In how many lines of the records below does the word "Zebralution" appear? Reply with the number only.

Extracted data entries
------------------------

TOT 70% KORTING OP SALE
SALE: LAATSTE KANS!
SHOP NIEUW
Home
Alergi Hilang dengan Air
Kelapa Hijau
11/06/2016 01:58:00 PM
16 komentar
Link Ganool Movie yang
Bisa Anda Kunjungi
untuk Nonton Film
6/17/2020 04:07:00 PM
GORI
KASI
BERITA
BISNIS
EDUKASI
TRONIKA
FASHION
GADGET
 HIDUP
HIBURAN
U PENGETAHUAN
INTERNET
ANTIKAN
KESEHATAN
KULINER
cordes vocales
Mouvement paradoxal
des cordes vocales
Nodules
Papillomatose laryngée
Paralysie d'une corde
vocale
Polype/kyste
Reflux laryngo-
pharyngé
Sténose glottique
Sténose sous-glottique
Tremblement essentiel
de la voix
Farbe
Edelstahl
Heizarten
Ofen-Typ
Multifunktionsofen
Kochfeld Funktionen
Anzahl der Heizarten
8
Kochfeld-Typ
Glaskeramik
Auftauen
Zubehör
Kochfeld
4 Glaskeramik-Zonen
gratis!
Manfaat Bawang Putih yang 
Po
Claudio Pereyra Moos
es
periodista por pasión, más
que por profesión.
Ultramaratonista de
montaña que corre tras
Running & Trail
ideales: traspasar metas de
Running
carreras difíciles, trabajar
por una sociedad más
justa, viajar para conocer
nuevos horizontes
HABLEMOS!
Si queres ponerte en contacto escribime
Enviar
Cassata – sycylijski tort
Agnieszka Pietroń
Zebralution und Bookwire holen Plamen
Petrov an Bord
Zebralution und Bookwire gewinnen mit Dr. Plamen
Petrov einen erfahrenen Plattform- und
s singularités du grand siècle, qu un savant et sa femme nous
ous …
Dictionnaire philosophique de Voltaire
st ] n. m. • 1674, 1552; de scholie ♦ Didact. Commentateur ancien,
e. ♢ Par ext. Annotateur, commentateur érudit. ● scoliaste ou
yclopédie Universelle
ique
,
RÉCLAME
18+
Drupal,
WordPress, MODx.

------------------------

**Answer space:** 2